[Stored data entries]
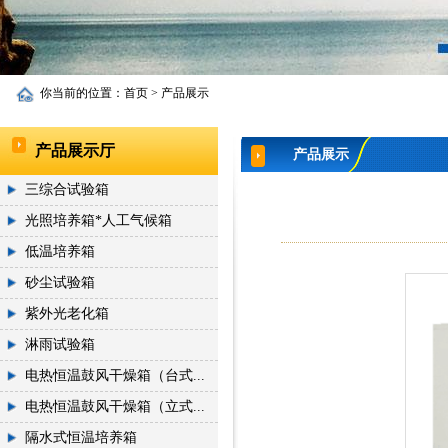
你当前的位置：
首页
>
产品展示
产品展示厅
产品展示
三综合试验箱
光照培养箱*人工气候箱
低温培养箱
砂尘试验箱
紫外光老化箱
淋雨试验箱
电热恒温鼓风干燥箱（台式...
电热恒温鼓风干燥箱（立式...
隔水式恒温培养箱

§ EXERCISE INSTRUCTIONS
Give back the entries above exactly as they stand. Leave the images out.

§ EXERCISE ANSWER
你当前的位置：
首页
>
产品展示
产品展示厅
产品展示
三综合试验箱
光照培养箱*人工气候箱
低温培养箱
砂尘试验箱
紫外光老化箱
淋雨试验箱
电热恒温鼓风干燥箱（台式...
电热恒温鼓风干燥箱（立式...
隔水式恒温培养箱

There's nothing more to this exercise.